I would like to evaluate the required work to create a 1 T field with a permanent magnet. I saw a few formulas on the internet, but I don't know how to use them correctly. The main one are
[itex]B={{\mu }_{0}}\left( H+M \right)[/itex]
[itex]{{W}_{mag}}=\frac{{{B}^{2}}}{2{{\mu }_{0}}}Vol[/itex]
Let's say I know all the properties of the magnet (remanence, volume, density, etc.) and also the magnetization as a function of B and the temperature. If I use the 2nd formula to compute, the magnitude of the work is about 10 J, which is insanely low.

How do you proceed to evaluate this work correctly ?

Thank you
 
on Phys.org
pomekrank said:
If I use the 2nd formula to compute, the magnitude of the work is about 10 J, which is insanely low.
There is not much energy in small magnets, 10 J doesn't sound so wrong (you did not give the volume).
 
This magnet is used for magnetic refrigeration where a magnetocaloric material is heated up to produce cold. However, a 1T field produces about ΔT = 2.5 K, which means the energy for enthalpy change is about Q = m*cp*ΔT = (0.25kg)(240 J/kg-K)(2.5) = 250 J. So it makes no sense that I can have 250J of energy from a 10J field... Yes I didn't take into account the efficiencies and all losses, but the order of magnitude is just way to much.
 
A permanent magnet is permanent - it doesn't lose or gain energy in the process.
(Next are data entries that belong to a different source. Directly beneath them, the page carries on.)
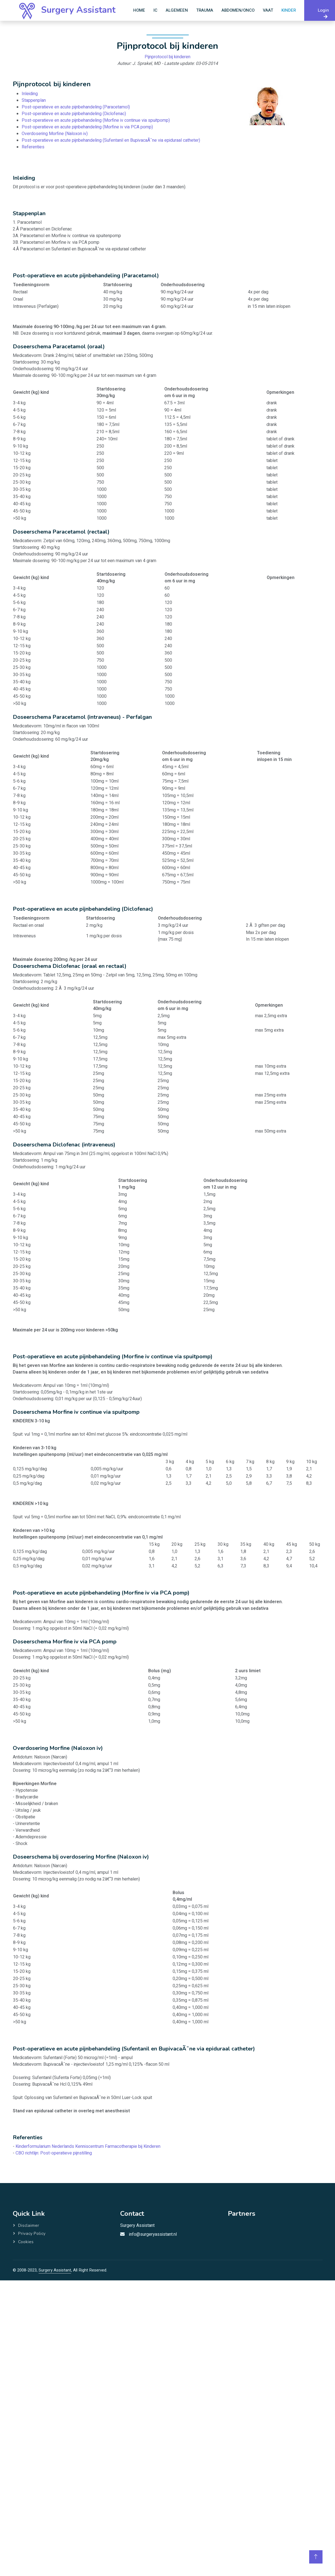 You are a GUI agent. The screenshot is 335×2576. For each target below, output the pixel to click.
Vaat (268, 10)
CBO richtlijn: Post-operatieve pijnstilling (54, 2153)
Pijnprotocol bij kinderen (167, 58)
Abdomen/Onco (238, 10)
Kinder (288, 10)
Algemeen (177, 10)
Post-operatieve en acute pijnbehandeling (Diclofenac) (75, 114)
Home (139, 10)
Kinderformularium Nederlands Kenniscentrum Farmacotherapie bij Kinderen (88, 2146)
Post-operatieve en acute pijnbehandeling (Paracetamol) (76, 107)
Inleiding (32, 94)
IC (155, 10)
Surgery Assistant (55, 2270)
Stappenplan (36, 101)
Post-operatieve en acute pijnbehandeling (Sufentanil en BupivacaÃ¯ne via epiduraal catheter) (111, 139)
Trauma (204, 10)
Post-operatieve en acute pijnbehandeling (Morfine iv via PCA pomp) (88, 127)
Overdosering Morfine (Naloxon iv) (56, 133)
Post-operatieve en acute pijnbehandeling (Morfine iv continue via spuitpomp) (96, 120)
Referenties (35, 146) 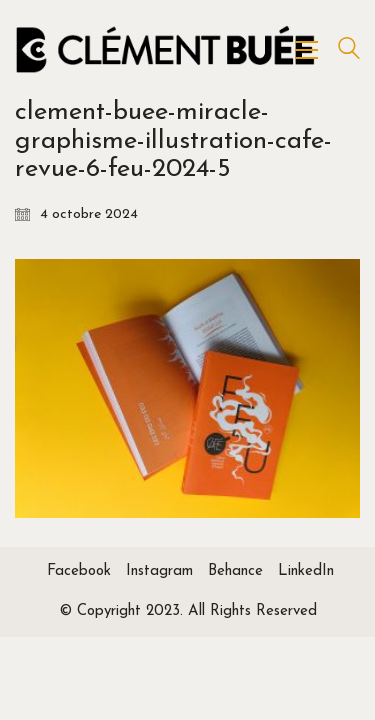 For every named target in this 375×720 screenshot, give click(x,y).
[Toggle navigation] (306, 50)
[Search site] (349, 51)
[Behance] (235, 572)
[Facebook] (79, 572)
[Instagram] (159, 572)
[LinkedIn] (306, 572)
What did you use as volume and where does the cp value come from?
 
I got to say that I don't understand the physics of the process too well. If you put gadolinium in the field, the temperature increases. But where does that energy come from and how do you evaluate it ? I mean, it's not restore to the magnet when the sample is taken away of the field since the heat is loss in the environment...
Also, I find tricky that never the physical properties of the magnet be considerated in the equation (somehow the alloy should influence the results).
To answer your question, I use the size of the minimum possible size of sample as the volume (vol = m/ρ=200g/7900kg/m3=2.5 e-5 m3) and cp is the typical value at 293K and 1 T (see attach for the curve).
upload_2015-10-8_18-32-45.png
 
The magnetic dipoles inside get oriented along the external field, so they lose some energy that gets released as heat. Breaking this order needs energy again, which cools the material.
Doing that at 300 K doesn't sound interesting, as there are better cooling methods available at that temperature.
 
Let's make it sample and reformulate the problem. I put a sample of material into a 1T magnetic field. The polarization of the sample thus change, so what is the energy transfert from the permanent magnet to the material ? I mean, how much energy is absorbed ?
 
Why do you expect an energy transfer from/to the permanent magnet? Its field is just there and does not change (significantly) if you move your material around.
 
Ok but how is it possible that in case of magnetocaloric material the temperature increases if no energy is added to the system (system = sample) ? You wrote about dipole reorientation, but doesn't it need energy to change orientation ?
 
pomekrank said:
You wrote about dipole reorientation, but doesn't it need energy to change orientation ?
It needs energy or releases it, depending on the direction of change. That's also the energy source.
 
and how do you quantify it ?